Это значит: нелюбящий равнодушен. Но мне думается иначе: невоображающий равнодушен.

И если для человека то, что им нелюбимо и не может быть любимо, впрямь не существует, то оно не биологически не существует, а в «бытии» его воображения не существует.

Наш мыслитель строит сенсуалистическую гносеологию, когда говорит: «Ощущения имеют онтологическое, метафизическое значение. В повседневных истинах скрыты самые глубокие и высшие истины… Где нет любви, там нет и истины, и только тот чем-нибудь является, кто что-нибудь любит. Ничего не любить тождественно ничем не быть».

Это значит: только любящий — носитель истины, только любящий не есть ничто. Это еще значит: только чувствующий — носитель истины, только чувствующий — не есть ничто.

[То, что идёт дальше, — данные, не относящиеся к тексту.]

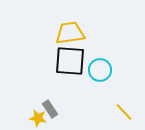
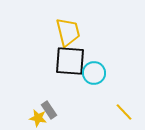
yellow trapezoid: moved 2 px left, 1 px up; rotated 84 degrees clockwise
cyan circle: moved 6 px left, 3 px down
gray rectangle: moved 1 px left, 1 px down
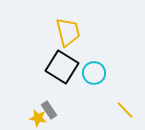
black square: moved 8 px left, 6 px down; rotated 28 degrees clockwise
yellow line: moved 1 px right, 2 px up
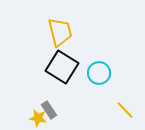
yellow trapezoid: moved 8 px left
cyan circle: moved 5 px right
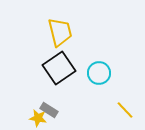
black square: moved 3 px left, 1 px down; rotated 24 degrees clockwise
gray rectangle: rotated 24 degrees counterclockwise
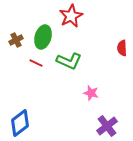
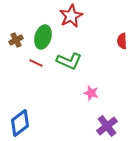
red semicircle: moved 7 px up
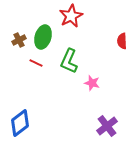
brown cross: moved 3 px right
green L-shape: rotated 90 degrees clockwise
pink star: moved 1 px right, 10 px up
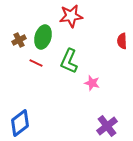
red star: rotated 20 degrees clockwise
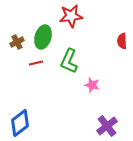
brown cross: moved 2 px left, 2 px down
red line: rotated 40 degrees counterclockwise
pink star: moved 2 px down
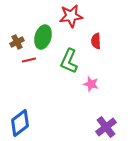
red semicircle: moved 26 px left
red line: moved 7 px left, 3 px up
pink star: moved 1 px left, 1 px up
purple cross: moved 1 px left, 1 px down
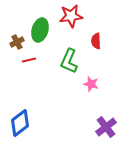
green ellipse: moved 3 px left, 7 px up
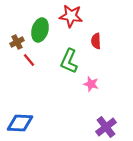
red star: rotated 15 degrees clockwise
red line: rotated 64 degrees clockwise
blue diamond: rotated 40 degrees clockwise
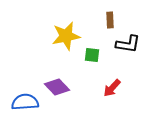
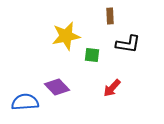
brown rectangle: moved 4 px up
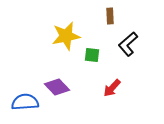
black L-shape: rotated 130 degrees clockwise
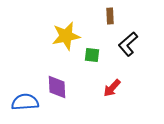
purple diamond: rotated 40 degrees clockwise
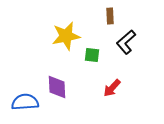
black L-shape: moved 2 px left, 2 px up
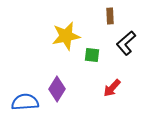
black L-shape: moved 1 px down
purple diamond: moved 2 px down; rotated 35 degrees clockwise
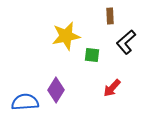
black L-shape: moved 1 px up
purple diamond: moved 1 px left, 1 px down
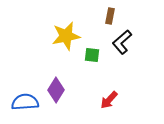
brown rectangle: rotated 14 degrees clockwise
black L-shape: moved 4 px left
red arrow: moved 3 px left, 12 px down
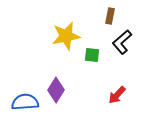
red arrow: moved 8 px right, 5 px up
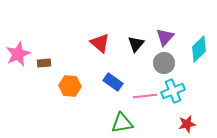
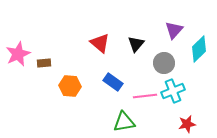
purple triangle: moved 9 px right, 7 px up
green triangle: moved 2 px right, 1 px up
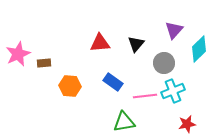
red triangle: rotated 45 degrees counterclockwise
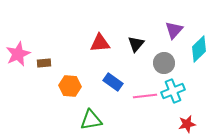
green triangle: moved 33 px left, 2 px up
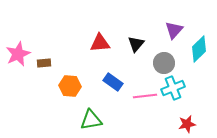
cyan cross: moved 3 px up
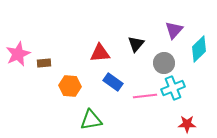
red triangle: moved 10 px down
red star: rotated 12 degrees clockwise
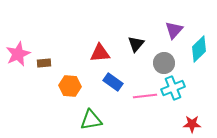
red star: moved 5 px right
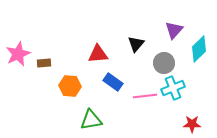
red triangle: moved 2 px left, 1 px down
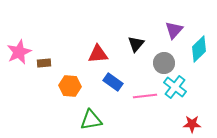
pink star: moved 1 px right, 2 px up
cyan cross: moved 2 px right, 1 px up; rotated 30 degrees counterclockwise
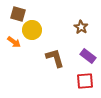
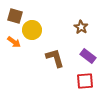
brown square: moved 3 px left, 2 px down
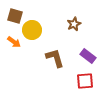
brown star: moved 7 px left, 3 px up; rotated 16 degrees clockwise
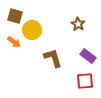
brown star: moved 4 px right; rotated 16 degrees counterclockwise
brown L-shape: moved 2 px left
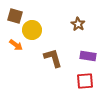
orange arrow: moved 2 px right, 3 px down
purple rectangle: rotated 28 degrees counterclockwise
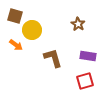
red square: rotated 12 degrees counterclockwise
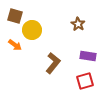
orange arrow: moved 1 px left
brown L-shape: moved 5 px down; rotated 55 degrees clockwise
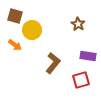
red square: moved 4 px left, 1 px up
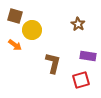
brown L-shape: rotated 25 degrees counterclockwise
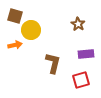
yellow circle: moved 1 px left
orange arrow: rotated 48 degrees counterclockwise
purple rectangle: moved 2 px left, 2 px up; rotated 14 degrees counterclockwise
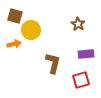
orange arrow: moved 1 px left, 1 px up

Как отвечают эти слова потребности человеческого сердца, как хочется от всей души выкрикнуть: — Да, это так! — Какой поэт, какой художник не подпишется под этой правдивой мудростью! Но им не следует подписываться. Заблуждение часто ближе сердцу, чем истина, когда оно теплое, и столь человечное, и когда его биение доносится как бы из глубины самой истины: так хочется нам этой глубины и истины.

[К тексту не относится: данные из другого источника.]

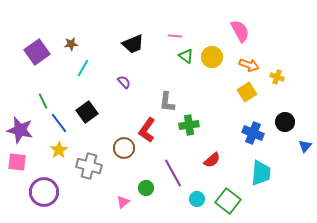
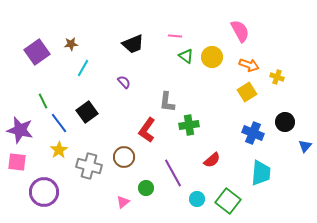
brown circle: moved 9 px down
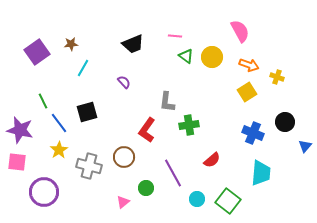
black square: rotated 20 degrees clockwise
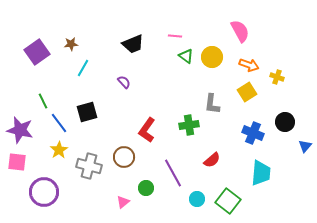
gray L-shape: moved 45 px right, 2 px down
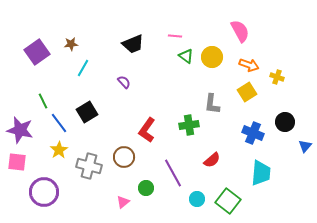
black square: rotated 15 degrees counterclockwise
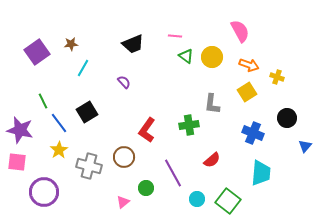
black circle: moved 2 px right, 4 px up
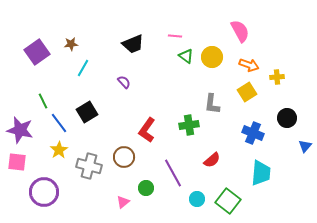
yellow cross: rotated 24 degrees counterclockwise
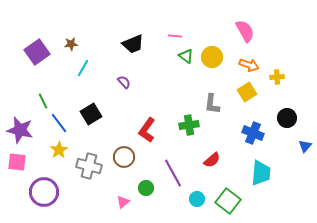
pink semicircle: moved 5 px right
black square: moved 4 px right, 2 px down
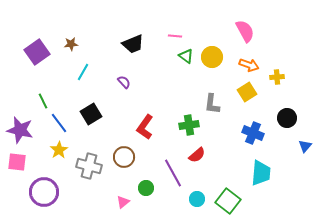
cyan line: moved 4 px down
red L-shape: moved 2 px left, 3 px up
red semicircle: moved 15 px left, 5 px up
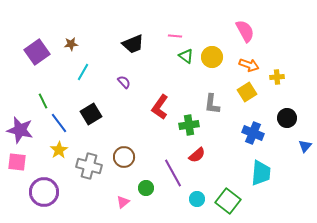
red L-shape: moved 15 px right, 20 px up
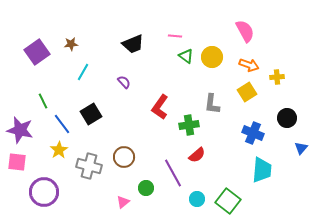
blue line: moved 3 px right, 1 px down
blue triangle: moved 4 px left, 2 px down
cyan trapezoid: moved 1 px right, 3 px up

Но наш мыслитель смутно понимает сейчас истину. Он близок к ней и, очарованный этой близостью, неприметно для себя играет словами: «любовь», «ощущение», «чувство»… Он пламя воображения принимает за пламя чувств и, обжигаемый этим пламенем, легко соскальзывает от чувства к чувственности, к ощущению, к соматическому, ибо он позабыл, что мое воображение живет в моем теле, и, когда оно пылает, пылаю и я, пылают и мои чувства. Но в то время как плоды моего воображения заставляют пылать и других — пыл моей чувственности не вызывает огня среди моих потомков. Ах, как зачаровано было воображение нашего благородного мыслителя своим аберрирующим пламенем, когда оно продиктовало ему еще такие слова:

«Я есмь действительное, чувственное существо: именно тело в своей целокупности есть мое „Я“, есть сама моя сущность».

Если бы наш мыслитель сказал: «Есть мое „само“» или «есть мое „оно“», он высказал бы то символическое слово, по которому сразу узнается мистик, — безразлично, провозглашает ли он себя явно материалистом или спиритуалистом, будь то Фрейд, или Ницше, или Р. Штейнер. Что же скрыто в этом «само» или «оно»?

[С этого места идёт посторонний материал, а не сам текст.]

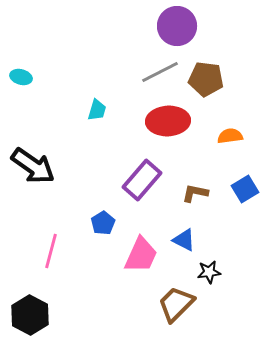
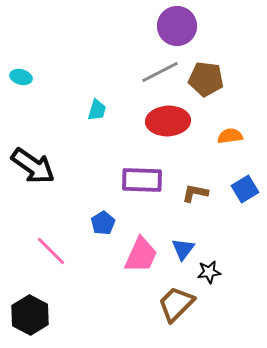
purple rectangle: rotated 51 degrees clockwise
blue triangle: moved 1 px left, 9 px down; rotated 40 degrees clockwise
pink line: rotated 60 degrees counterclockwise
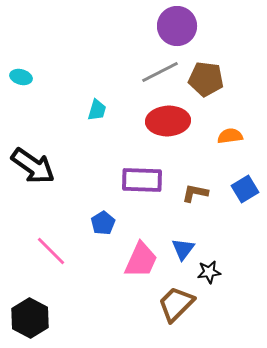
pink trapezoid: moved 5 px down
black hexagon: moved 3 px down
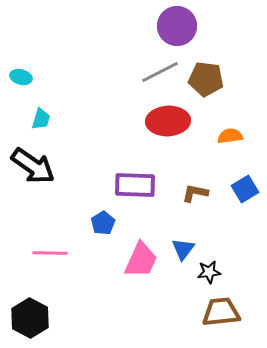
cyan trapezoid: moved 56 px left, 9 px down
purple rectangle: moved 7 px left, 5 px down
pink line: moved 1 px left, 2 px down; rotated 44 degrees counterclockwise
brown trapezoid: moved 45 px right, 8 px down; rotated 39 degrees clockwise
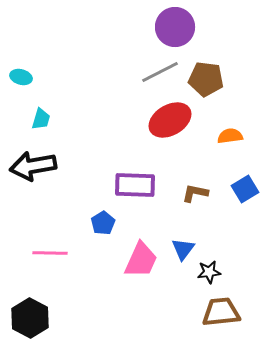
purple circle: moved 2 px left, 1 px down
red ellipse: moved 2 px right, 1 px up; rotated 27 degrees counterclockwise
black arrow: rotated 135 degrees clockwise
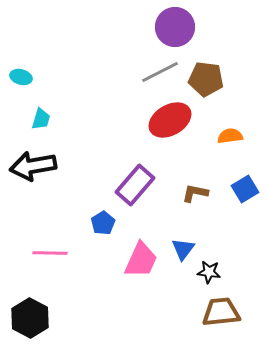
purple rectangle: rotated 51 degrees counterclockwise
black star: rotated 15 degrees clockwise
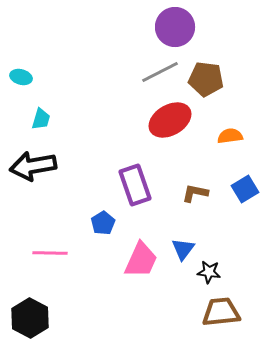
purple rectangle: rotated 60 degrees counterclockwise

В нем скрыто мое воображение, в которое переливаются все мои чувства, порожденные телом и мыслью.

Голое воображение, отрешенное от тела и чувств, досталось на долю гегельянца Фрошаммера. Оно может быть метафизической фугой философской сонаты, но не предпосылкой знания. С голым воображением философу нечего делать, как нечего ему делать с голым разумом, против которого выступил наш мыслитель, направив чувство против головы, в которой жил разум, обоготворивший самого себя. Но он обоготворил себя силой воображения, которое захотело совершенного, вечного, неисчерпаемо свободного, абсолютного, т. е. имагинативного разума, захотело Бога.

Но оно же, это воображение, продиктовало нашему мыслителю еще нижеследующие слова:

«Гений — это непосредственное чувственное знание».

У какого юноши или у какого романтика, или интуитивиста XX века не вспыхнут при этих словах глаза! Не родились ли эти слова еще раз под звездой «непосредственного наглядного созерцания» Артура Шопенгауэра?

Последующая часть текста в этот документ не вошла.